Подцепив свитерок, я одним махом
стянула его через голову и бросила на диван. Прохор Германович замер, как
вкопанный. Даже волоски на его голове встали дыбом, а глаза напоминали блюдца.
Дрожащими пальцами нащупала молнию юбки и просто довела до самого конца. Она
распахнулась, упав на пол тряпочкой. Ректор больше не дышал, он стал мраморной
статуей.
— Вы же этого хотели? —
подначивала его я, многозначительно выгнув бровь. — Ну, так что дальше?
Указания будут?!
Он смотрел на меня целую
вечность, пробирая до нутра. В самую суть, раскладывая на молекулы. Смотрел,
смотрел, смотрел… Думал, прикидывал… Никаких эмоций не отражалось в той маске,
что Прохор Германович предусмотрительно натянул. Пустота.
А затем он опустил взгляд на
одежду, кратко скомандовав:
— Оденься.
Я будто не расслышала:
— А?..
Оставив меня без ответа, он резко
развернулся на пятках и вышел так быстро, что и глазом моргнуть не успела.
Только лишь когда дверь с грохотом ударилась об лутку, посыпалась побелка, я
поняла — она не была заперта все это время. Силы покинули меня, ноги
подкосились. Заливаясь горькими слезами, поспешно натягивала обратно одежду.
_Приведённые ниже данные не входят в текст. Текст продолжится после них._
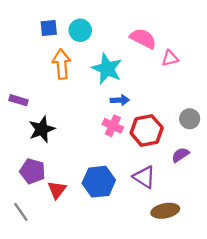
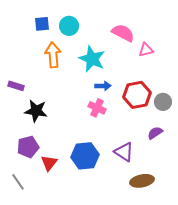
black star: (42, 129) -> (36, 111), turned 30
red hexagon: (147, 130) -> (137, 95), moved
purple pentagon: (32, 171) -> (28, 147), turned -30

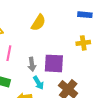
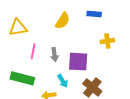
blue rectangle: (85, 15) -> (94, 14), moved
gray arrow: (32, 64) -> (54, 55), moved

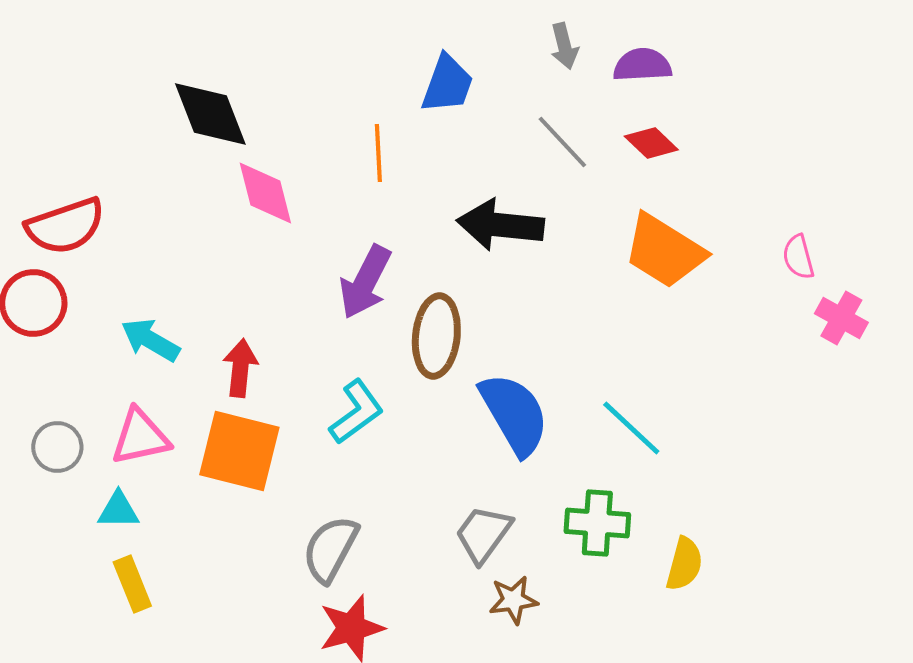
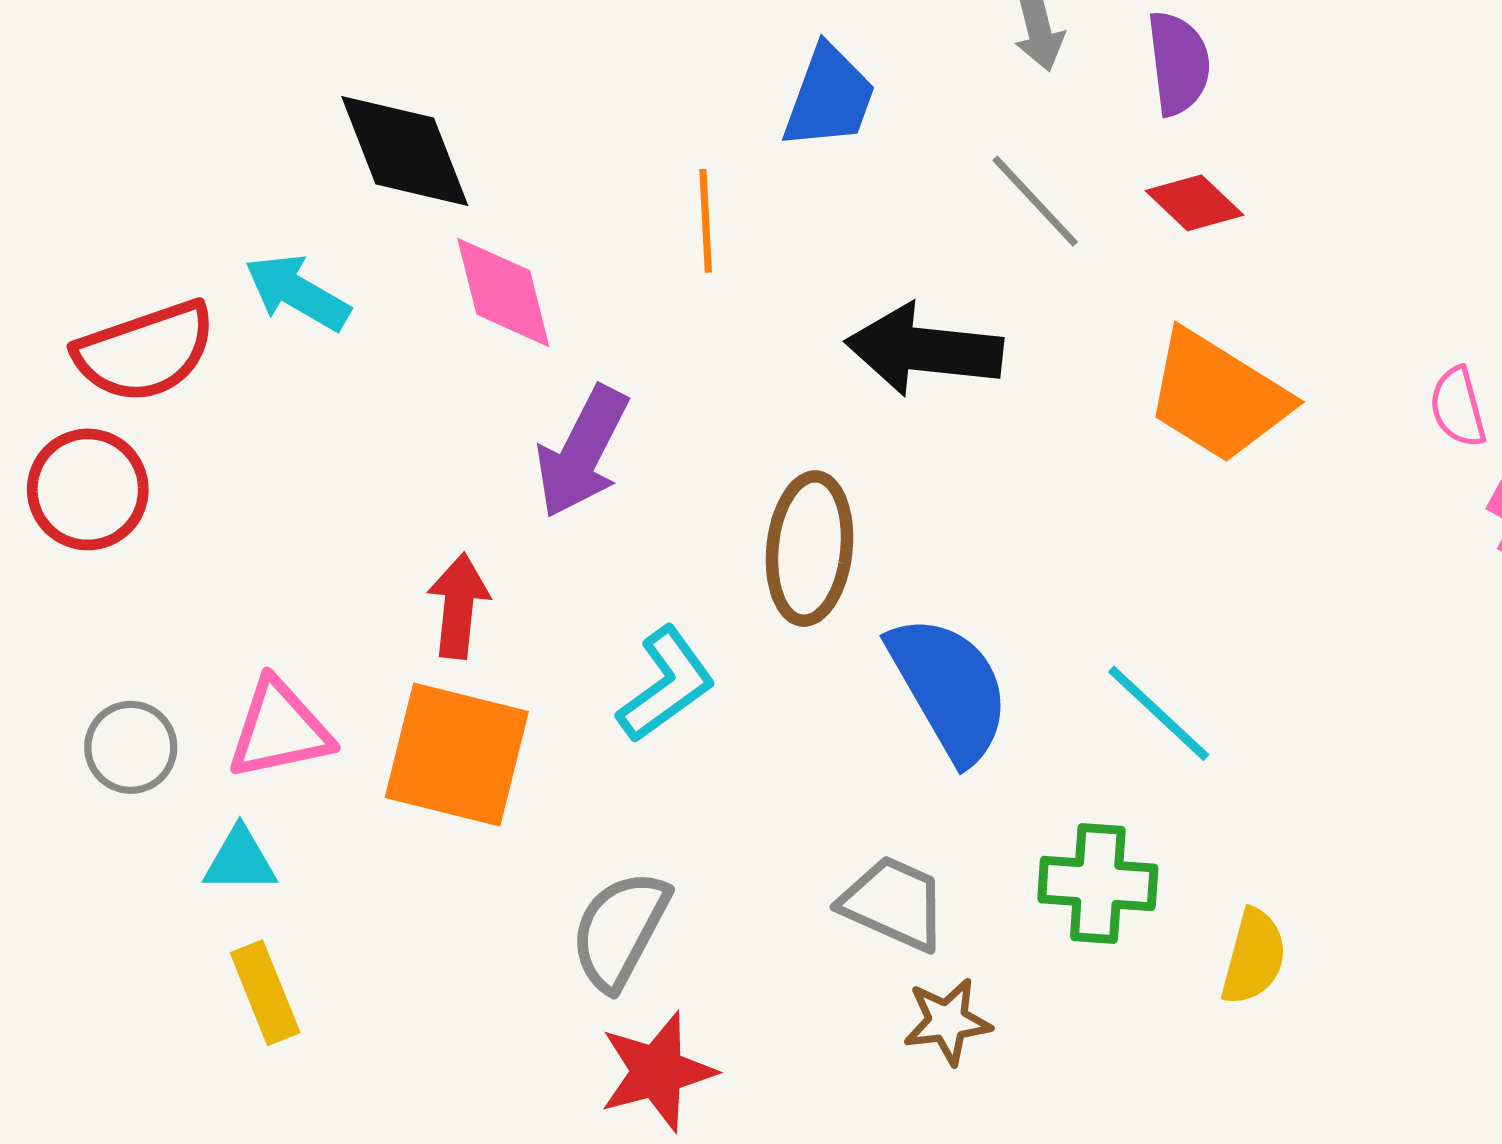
purple semicircle: (642, 65) -> (1178, 63), turned 86
purple arrow: (365, 282) -> (582, 452), moved
cyan arrow: (150, 340) -> (297, 292), moved
gray trapezoid: (483, 534) -> (894, 903), turned 78

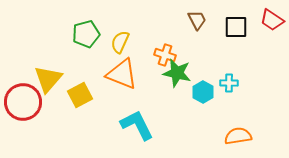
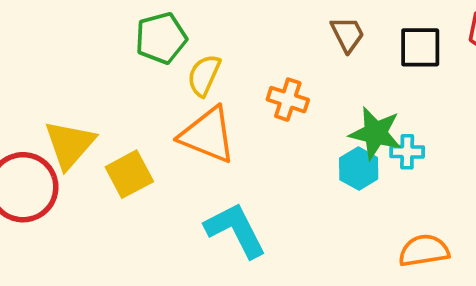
green pentagon: (86, 34) -> (161, 38), moved
green star: (177, 73) -> (375, 133), moved

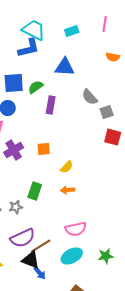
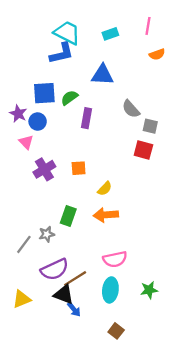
orange semicircle: (113, 57) -> (157, 54), moved, turned -32
gray square: (107, 112) -> (150, 126), turned 32
red square: (113, 137) -> (143, 150), moved
orange arrow: (68, 190) -> (106, 215), size x1.5
cyan ellipse: (72, 256) -> (110, 290), turned -55

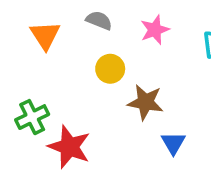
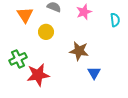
yellow circle: (110, 69) -> (46, 32), moved
red star: (69, 147) -> (38, 75), turned -30

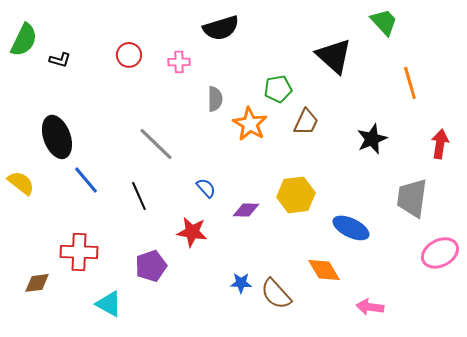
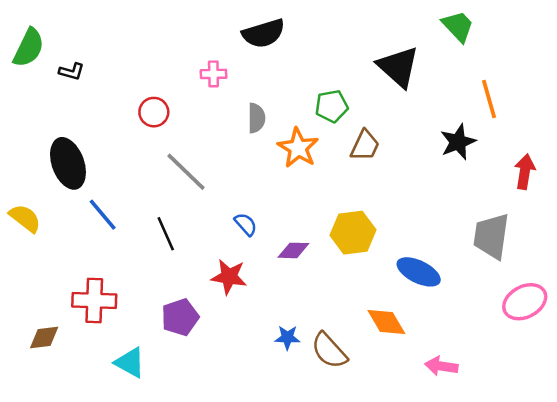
red circle: (129, 55) -> (154, 112), moved
black star: (372, 139) -> (458, 142), moved

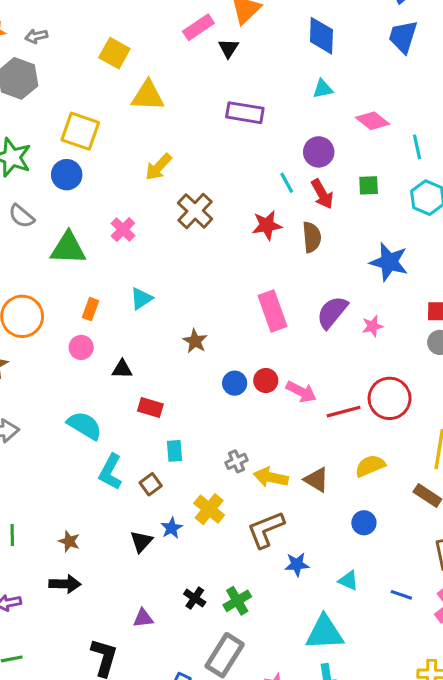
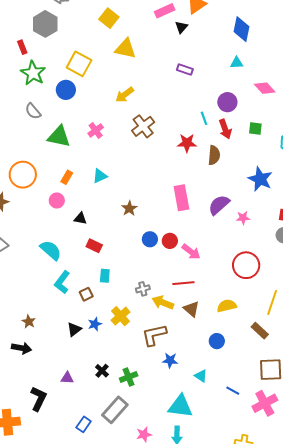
purple rectangle: (245, 113) -> (185, 70), size x0.7
red line: (344, 412) -> (183, 283), moved

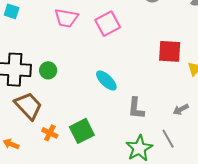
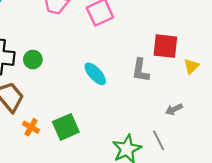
gray L-shape: (136, 108) -> (141, 70), moved

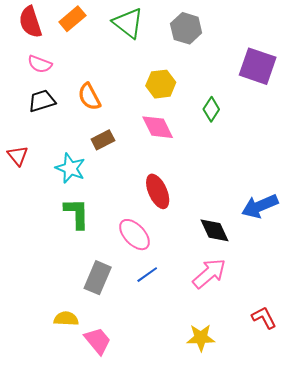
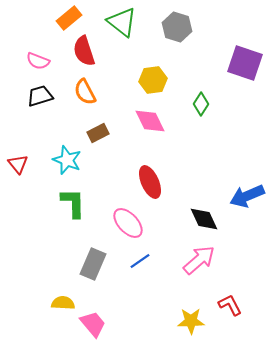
red semicircle: (30, 22) -> (84, 51), moved
red triangle: (18, 156) -> (18, 164), moved
red L-shape: (264, 318) -> (230, 305), moved

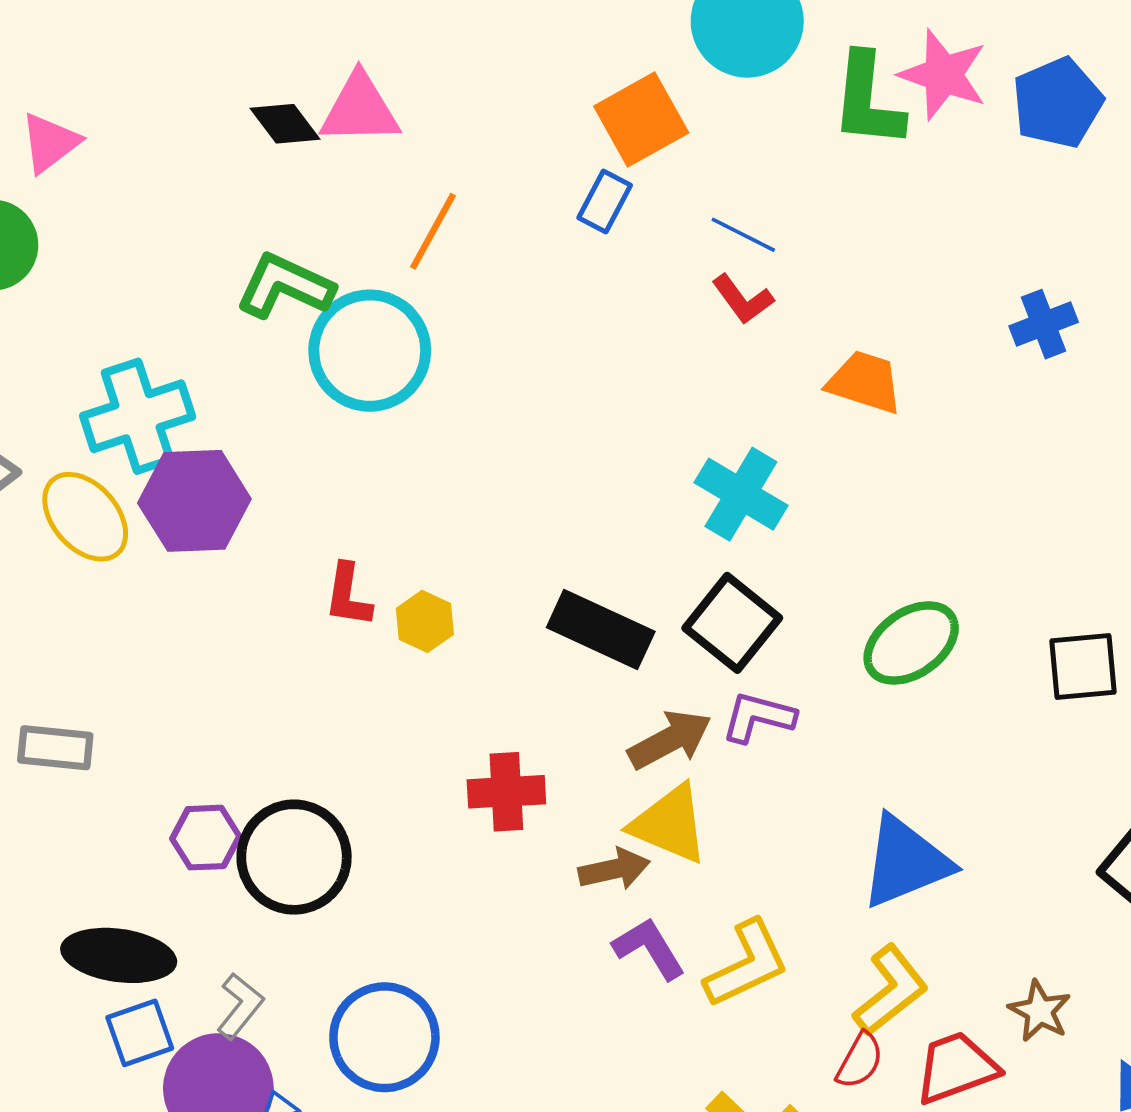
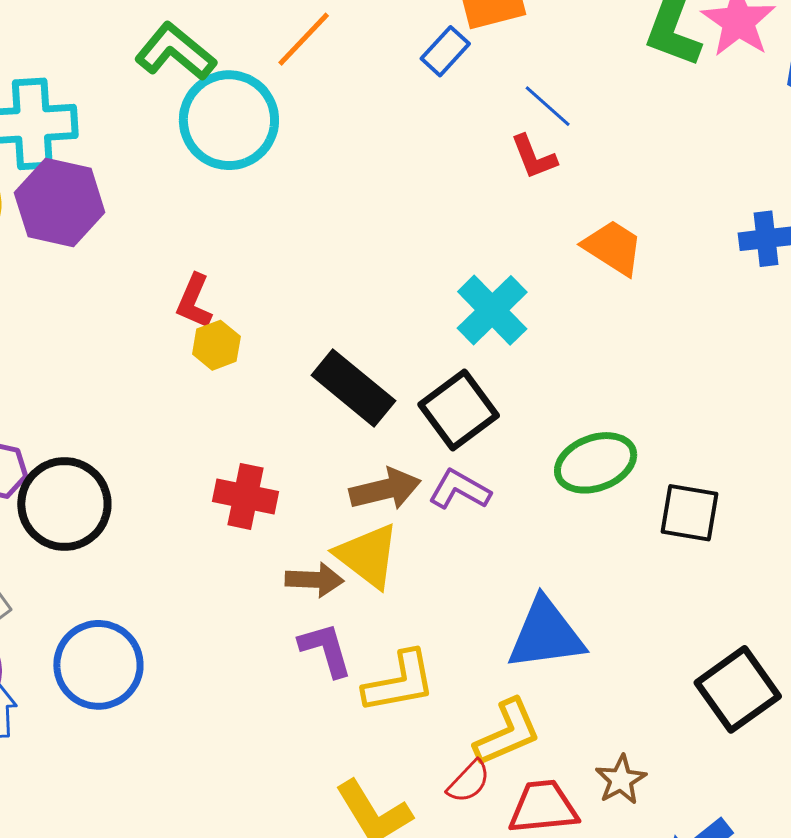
red L-shape: (348, 595) -> (194, 301), moved
black square: (1083, 667) -> (689, 513), moved

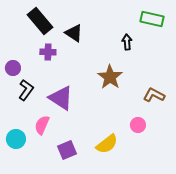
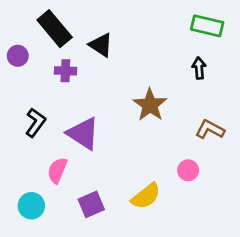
black arrow: (127, 42) -> (199, 68), moved
purple circle: (13, 68) -> (18, 56), moved
cyan circle: (16, 139) -> (31, 206), moved

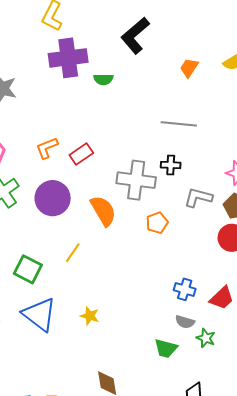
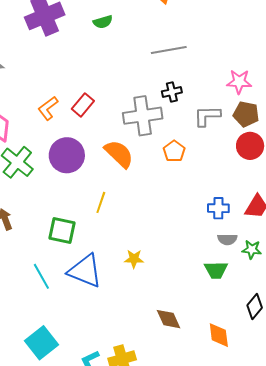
green semicircle: (103, 79) -> (103, 22), moved

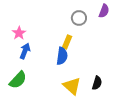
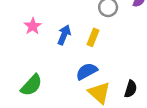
blue arrow: (25, 51) -> (64, 35), moved
blue semicircle: (62, 56) -> (87, 71), moved, turned -126

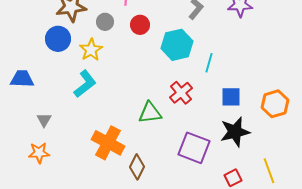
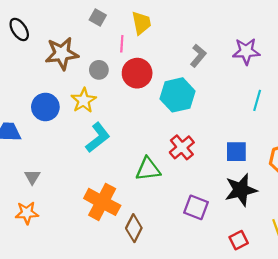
red circle: (140, 25) -> (137, 73), size x1.4
blue circle: (58, 39) -> (45, 107), moved
cyan line: (209, 63) -> (257, 100), moved
cyan L-shape: (85, 84) -> (98, 138), moved
purple square: (194, 148) -> (196, 207), size x0.7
Радуясь лишь тому, что никто иной в помещение зайти не решился. Почему-то
казалось, словно ОН это проконтролировал.
***
— Малышка, — одернула меня
Марина, когда я черт знает сколько пялилась перед собой, ни о чем не думая, —
прием! Ты как?
— Я… — проведя ладонями по щекам,
я слегка их пощипала. Прошла неделя после происшествия в кабинете. Прохор
Германович больше не давал о себе знать, а я все никак не могла выкинуть из
головы его взгляд. — Все хорошо, Мариш! Правда.
— Ага, — девушка закатила глаза и
погладила меня по руке. — Я прямо вижу, как счастье у тебя из всех щелей лезет…
— Из каких, например? —
попытавшись свести все в шутку, комично проиграла бровями.
— Ну на данный момент, — подруга
подхватил салфетку со стола, стирая остатки мороженого с губ, — из одной и
вполне конкретной. Признавайся, ты до сих пор из-за выговора ректора так
грустишь? Тяжело быть идеалисткой, солнце!
Я до одури любила и ценила свою
единственную лучшую подругу Марину, и эгоистичная часть меня требовала
рассказать ей все, что пришлось пережить совсем недавно… Но другая, объективная
и разумная, не позволяла этого сделать. Разве правильно вешать проблемы на
дорогого человека? Для меня ответ был единственный и правильный — нет.
Поэтому этот кипящий внутри вулкан приходилось тушить самой.